Many articles on ICA were published during the past 20 years in a large number
of journals and conference proceedings in the fields of signal processing, artificial
neural networks, statistics, information theory, and various application fields. Several
special sessions and workshops on ICA have been arranged recently [70, 348], and
some edited collections of articles [315, 173, 150] as well as some monographs on
ICA, blind source separation, and related subjects [105, 267, 149] have appeared.
However, while highly useful for their intended readership, these existing texts typically concentrate on some selected aspects of the ICA methods only. In the brief
scientific papers and book chapters, mathematical and statistical preliminaries are
usually not included, which makes it very hard for a wider audience to gain full
understanding of this fairly technical topic.

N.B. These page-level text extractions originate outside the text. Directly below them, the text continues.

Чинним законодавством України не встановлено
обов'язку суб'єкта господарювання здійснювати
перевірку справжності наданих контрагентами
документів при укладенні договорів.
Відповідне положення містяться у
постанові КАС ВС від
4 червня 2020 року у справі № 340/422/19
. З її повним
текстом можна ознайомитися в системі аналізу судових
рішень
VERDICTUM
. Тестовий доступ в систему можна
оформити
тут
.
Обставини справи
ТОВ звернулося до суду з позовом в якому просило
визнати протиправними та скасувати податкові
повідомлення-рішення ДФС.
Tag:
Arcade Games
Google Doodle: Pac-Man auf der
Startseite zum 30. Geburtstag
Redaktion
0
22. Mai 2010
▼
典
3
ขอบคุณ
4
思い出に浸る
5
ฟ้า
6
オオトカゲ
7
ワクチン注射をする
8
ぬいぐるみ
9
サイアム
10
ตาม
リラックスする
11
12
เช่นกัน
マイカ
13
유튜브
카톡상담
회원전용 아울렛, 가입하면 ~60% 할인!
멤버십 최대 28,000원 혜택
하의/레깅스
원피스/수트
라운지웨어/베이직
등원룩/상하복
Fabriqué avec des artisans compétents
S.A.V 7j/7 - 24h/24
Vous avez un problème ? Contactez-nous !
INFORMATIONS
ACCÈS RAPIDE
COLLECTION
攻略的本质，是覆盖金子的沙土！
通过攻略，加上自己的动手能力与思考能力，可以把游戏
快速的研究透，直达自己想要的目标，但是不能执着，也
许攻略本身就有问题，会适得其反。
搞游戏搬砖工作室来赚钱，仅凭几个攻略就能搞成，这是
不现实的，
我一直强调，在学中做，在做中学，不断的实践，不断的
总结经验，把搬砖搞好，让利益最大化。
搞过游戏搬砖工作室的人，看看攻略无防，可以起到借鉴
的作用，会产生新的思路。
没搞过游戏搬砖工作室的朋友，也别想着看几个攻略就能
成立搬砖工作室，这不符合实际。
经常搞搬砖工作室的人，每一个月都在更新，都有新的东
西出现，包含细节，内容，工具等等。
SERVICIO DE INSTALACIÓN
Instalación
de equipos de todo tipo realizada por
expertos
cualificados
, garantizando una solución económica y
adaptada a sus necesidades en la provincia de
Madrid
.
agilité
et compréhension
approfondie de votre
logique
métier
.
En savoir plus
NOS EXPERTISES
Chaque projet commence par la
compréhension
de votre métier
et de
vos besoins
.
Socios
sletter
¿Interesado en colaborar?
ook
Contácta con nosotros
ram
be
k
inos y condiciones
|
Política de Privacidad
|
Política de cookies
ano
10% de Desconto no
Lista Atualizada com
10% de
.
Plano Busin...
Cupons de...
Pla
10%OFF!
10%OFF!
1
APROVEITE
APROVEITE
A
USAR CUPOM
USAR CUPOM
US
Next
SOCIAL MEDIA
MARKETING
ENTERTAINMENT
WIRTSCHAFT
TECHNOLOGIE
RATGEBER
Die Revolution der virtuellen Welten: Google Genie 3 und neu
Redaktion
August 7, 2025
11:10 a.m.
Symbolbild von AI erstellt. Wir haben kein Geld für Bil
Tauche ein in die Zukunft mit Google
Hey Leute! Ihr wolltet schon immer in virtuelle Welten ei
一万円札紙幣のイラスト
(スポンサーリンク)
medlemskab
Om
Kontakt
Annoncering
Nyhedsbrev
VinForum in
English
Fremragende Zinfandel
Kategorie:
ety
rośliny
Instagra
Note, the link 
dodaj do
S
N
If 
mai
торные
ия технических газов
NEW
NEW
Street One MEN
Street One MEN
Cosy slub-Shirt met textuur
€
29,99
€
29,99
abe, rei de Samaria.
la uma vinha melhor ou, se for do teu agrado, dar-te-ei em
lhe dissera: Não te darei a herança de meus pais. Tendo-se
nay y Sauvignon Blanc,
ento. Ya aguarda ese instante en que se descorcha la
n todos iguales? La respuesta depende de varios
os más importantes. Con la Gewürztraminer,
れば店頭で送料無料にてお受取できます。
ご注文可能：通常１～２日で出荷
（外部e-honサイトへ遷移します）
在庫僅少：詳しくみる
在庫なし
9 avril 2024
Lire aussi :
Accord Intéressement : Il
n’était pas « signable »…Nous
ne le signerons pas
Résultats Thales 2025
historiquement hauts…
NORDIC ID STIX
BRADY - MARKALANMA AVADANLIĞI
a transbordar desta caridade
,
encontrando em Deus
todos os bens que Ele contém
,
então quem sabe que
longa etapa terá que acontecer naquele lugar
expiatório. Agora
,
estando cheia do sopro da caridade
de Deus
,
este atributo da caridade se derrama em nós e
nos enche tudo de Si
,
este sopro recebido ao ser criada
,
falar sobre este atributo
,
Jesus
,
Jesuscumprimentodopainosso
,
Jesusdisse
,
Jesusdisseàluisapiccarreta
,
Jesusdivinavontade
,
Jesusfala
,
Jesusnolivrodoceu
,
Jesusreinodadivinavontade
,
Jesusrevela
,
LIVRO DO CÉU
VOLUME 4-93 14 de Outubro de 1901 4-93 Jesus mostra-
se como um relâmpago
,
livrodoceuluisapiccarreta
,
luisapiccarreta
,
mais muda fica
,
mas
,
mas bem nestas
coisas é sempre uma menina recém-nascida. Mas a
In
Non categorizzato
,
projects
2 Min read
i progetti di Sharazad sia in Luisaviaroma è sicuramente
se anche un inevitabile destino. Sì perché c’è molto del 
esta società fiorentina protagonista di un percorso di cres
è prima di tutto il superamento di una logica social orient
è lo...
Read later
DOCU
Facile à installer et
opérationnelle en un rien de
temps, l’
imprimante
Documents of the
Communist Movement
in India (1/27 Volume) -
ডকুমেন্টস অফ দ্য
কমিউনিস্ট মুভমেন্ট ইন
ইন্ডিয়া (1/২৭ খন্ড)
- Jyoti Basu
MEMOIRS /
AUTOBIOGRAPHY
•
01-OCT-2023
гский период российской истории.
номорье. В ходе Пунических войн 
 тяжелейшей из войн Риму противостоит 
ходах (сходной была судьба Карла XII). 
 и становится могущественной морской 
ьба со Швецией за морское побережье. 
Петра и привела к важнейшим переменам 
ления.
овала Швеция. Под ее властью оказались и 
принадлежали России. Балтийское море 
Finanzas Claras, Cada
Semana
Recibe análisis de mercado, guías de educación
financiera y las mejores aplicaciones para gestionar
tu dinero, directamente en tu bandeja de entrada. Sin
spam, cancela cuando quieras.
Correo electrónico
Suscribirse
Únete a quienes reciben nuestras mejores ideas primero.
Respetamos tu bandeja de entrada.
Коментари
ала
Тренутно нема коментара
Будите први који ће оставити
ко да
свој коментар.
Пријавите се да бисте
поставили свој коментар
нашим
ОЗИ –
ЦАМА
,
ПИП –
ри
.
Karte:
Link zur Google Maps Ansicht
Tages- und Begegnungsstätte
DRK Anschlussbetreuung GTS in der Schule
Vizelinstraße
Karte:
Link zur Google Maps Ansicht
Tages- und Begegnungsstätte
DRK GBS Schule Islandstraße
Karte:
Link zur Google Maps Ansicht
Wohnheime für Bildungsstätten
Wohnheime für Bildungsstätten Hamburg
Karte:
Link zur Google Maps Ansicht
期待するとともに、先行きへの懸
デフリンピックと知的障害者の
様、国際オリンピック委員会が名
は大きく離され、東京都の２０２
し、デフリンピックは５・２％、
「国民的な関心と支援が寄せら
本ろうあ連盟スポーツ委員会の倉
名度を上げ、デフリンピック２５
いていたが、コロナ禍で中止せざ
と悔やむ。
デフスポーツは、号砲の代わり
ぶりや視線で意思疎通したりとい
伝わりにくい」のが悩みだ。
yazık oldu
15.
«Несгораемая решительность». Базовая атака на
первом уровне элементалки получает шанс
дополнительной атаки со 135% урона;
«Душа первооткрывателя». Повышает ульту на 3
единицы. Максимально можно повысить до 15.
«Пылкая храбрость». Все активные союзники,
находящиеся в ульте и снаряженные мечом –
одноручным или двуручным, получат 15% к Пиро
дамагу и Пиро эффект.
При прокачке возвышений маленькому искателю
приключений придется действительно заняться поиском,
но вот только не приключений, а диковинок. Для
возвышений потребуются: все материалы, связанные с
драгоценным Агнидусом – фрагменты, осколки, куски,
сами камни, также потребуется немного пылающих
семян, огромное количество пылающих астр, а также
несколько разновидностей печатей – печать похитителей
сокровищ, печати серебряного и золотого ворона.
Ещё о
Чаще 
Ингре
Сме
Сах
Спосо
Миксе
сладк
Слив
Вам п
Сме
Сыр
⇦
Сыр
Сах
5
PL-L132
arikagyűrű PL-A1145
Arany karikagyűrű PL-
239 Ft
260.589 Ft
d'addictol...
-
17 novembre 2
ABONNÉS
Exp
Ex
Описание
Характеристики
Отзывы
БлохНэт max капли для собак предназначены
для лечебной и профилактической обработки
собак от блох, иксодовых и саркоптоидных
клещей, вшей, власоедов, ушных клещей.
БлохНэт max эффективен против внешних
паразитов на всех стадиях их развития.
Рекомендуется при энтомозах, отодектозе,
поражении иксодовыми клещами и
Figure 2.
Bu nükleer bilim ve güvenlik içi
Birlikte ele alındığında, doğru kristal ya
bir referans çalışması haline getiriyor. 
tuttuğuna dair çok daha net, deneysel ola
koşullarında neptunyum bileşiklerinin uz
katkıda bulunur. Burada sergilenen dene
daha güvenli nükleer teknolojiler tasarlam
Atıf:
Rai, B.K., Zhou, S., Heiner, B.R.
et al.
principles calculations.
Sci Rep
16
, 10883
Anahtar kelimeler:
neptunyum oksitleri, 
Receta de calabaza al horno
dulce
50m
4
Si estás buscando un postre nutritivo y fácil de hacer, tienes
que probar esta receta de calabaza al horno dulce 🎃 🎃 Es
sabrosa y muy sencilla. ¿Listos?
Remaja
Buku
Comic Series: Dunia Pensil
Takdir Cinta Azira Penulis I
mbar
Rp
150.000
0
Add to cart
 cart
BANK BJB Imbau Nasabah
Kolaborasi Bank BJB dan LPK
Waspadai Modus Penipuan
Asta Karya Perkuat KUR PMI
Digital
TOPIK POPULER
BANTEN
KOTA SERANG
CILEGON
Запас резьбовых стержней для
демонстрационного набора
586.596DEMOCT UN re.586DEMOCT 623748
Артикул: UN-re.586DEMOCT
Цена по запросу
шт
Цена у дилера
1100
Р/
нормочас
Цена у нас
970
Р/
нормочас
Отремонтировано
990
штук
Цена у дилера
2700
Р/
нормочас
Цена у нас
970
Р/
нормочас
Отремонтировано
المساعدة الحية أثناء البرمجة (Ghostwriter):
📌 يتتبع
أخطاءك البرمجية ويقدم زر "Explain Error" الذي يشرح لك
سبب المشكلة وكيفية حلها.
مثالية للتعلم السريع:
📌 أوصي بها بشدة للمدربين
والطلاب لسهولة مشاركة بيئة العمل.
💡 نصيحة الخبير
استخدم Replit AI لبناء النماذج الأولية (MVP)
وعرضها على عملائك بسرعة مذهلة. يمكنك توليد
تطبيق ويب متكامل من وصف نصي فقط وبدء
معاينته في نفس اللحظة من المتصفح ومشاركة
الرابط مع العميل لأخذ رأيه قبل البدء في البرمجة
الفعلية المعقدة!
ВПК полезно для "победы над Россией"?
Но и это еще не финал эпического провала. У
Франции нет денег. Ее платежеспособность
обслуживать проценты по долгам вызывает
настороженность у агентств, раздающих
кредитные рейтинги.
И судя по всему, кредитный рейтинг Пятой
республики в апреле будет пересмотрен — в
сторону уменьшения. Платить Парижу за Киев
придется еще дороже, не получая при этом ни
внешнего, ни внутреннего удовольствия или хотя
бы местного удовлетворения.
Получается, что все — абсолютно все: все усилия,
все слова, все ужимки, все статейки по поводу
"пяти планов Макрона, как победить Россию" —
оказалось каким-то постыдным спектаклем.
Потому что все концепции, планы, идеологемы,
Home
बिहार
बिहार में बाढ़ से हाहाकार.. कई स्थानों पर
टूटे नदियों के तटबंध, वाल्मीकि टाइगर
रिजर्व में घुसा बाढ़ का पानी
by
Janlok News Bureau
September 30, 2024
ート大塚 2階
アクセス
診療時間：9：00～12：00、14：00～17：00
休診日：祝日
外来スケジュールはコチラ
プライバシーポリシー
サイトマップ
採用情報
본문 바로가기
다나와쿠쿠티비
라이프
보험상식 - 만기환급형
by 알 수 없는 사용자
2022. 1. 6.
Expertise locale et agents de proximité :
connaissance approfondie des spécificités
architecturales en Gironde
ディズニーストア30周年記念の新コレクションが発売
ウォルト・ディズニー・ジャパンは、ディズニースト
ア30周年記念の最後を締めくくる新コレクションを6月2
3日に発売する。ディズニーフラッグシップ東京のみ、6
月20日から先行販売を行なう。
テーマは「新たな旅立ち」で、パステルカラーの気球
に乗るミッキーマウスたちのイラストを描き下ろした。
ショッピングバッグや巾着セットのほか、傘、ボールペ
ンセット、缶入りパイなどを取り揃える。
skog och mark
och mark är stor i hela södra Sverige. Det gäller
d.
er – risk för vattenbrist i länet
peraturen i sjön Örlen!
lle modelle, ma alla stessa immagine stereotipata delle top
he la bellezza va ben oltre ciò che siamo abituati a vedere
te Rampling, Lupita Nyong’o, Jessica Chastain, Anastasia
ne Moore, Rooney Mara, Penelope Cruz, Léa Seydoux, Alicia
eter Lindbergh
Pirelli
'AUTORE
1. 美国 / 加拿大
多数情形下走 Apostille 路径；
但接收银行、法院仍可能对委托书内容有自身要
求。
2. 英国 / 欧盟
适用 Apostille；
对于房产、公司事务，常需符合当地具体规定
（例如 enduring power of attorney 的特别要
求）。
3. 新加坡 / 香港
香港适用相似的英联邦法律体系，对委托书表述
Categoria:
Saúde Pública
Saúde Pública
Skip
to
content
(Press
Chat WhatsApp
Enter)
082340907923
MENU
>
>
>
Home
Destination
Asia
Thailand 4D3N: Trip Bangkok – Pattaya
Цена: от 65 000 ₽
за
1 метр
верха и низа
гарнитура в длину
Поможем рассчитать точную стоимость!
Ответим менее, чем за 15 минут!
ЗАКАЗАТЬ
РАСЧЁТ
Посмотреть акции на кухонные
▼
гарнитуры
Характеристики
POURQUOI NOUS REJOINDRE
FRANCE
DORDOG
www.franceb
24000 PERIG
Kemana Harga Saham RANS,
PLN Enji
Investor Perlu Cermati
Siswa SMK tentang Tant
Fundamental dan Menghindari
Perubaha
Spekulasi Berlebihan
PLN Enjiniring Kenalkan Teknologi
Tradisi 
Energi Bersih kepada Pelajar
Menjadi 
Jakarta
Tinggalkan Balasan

A comprehensive and detailed text book has been missing, which would cover
both the mathematical background and principles, algorithmic solutions, and practical

applications of the present state of the art of ICA. The present book is intended to fill
that gap, serving as a fundamental introduction to ICA.
It is expected that the readership will be from a variety of disciplines, such
as statistics, signal processing, neural networks, applied mathematics, neural and
cognitive sciences, information theory, artificial intelligence, and engineering. Both
researchers, students, and practitioners will be able to use the book. We have made
every effort to make this book self-contained, so that a reader with a basic background
in college calculus, matrix algebra, probability theory, and statistics will be able to
read it. This book is also suitable for a graduate level university course on ICA,
which is facilitated by the exercise problems and computer assignments given in
many chapters.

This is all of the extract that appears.